Induction CTX used in the post-operative setting shows comparable toxicity but improved outcomes compared to patients receiving post-operative CRT alone.
Newer targeted therapies
Epidermal growth factor (EGFR) oncogene over-expression produces adverse outcomes in head and neck cancer. EGFR inhibitors affect signal transduction pathways, thereby inhibiting cell proliferation.
Radiotherapy and targeted agents
A monoclonal antibody against EGFR (cetuximab), combined with RT showed significantly improved disease-free survival, loco-regional control rates and overall survival versus RT alone, with comparable toxicities except for higher incidences of acneiform rashes, mucosal toxicity and infusion reactions.
Chemotherapy and targeted agents
The addition of cetuximab to induction CTX gave a response in the primary site, 17% partial and 83% complete and was well tolerated with a rash in 50% of patients but no additional toxicity.

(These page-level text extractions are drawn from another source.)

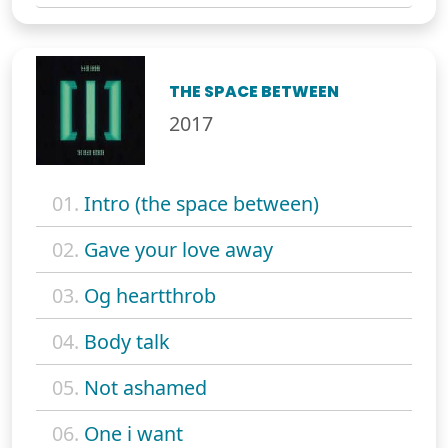
THE SPACE BETWEEN
2017
01.
Intro (the space between)
02.
Gave your love away
03.
Og heartthrob
04.
Body talk
05.
Not ashamed
06.
One i want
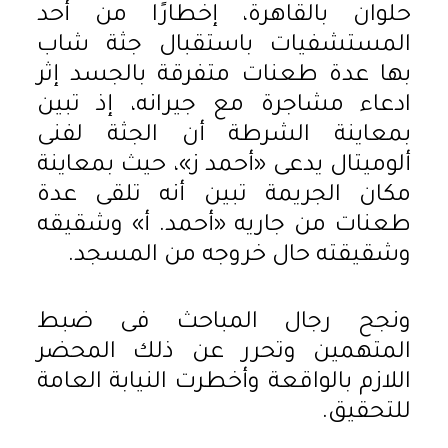
حلوان بالقاهرة، إخطارًا من أحد
المستشفيات باستقبال جثة شاب
بها عدة طعنات متفرقة بالجسد إثر
ادعاء مشاجرة مع جيرانه، إذ تبين
بمعاينة الشرطة أن الجثة لفنى
ألوميتال يدعى «أحمد ز»، حيث بمعاينة
مكان الجريمة تبين أنه تلقى عدة
طعنات من جاريه «أحمد. أ» وشقيقه
وشقيقته حال خروجه من المسجد.
ونجح رجال المباحث فى ضبط
المتهمين وتحرر عن ذلك المحضر
اللازم بالواقعة وأخطرت النيابة العامة
للتحقيق.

Cisplatin plus cetuximab showed improved overall survival in metastatic head and neck cancer patients. Panitumamab, carboplatin and paclitaxel with IMRT as primary treatment in patients with advanced carcinoma produced grade 3 mucositis and dysphagia in more than 94%. Cetuximab with paclitaxel and carboplatin for induction treatment followed by cisplatin-based CRT was a tolerable regimen with response rates that were comparable to historical controls, and cetuximab plus TPF for induction treatment was safe and tolerable with 100% response rates.
Combining CTX with tyrosine kinase inhibitors makes scientific sense as both agents are active in head and cancer and have different mechanisms of action. Gefitinib, in combination with CTX (docetaxel and carboplatin) as induction, produced mucositis and myelosuppression in many patients.
Chemo-radiation plus targeted agents
Several trials have incorporated EGFR inhibitors with CTX and RT but more evidence of efficacy is required. Agents used include:
Anti-angiogenic approaches with anti-VEGF (vascular endothelial growth factor) antibodies also show some promise when combined with CRT.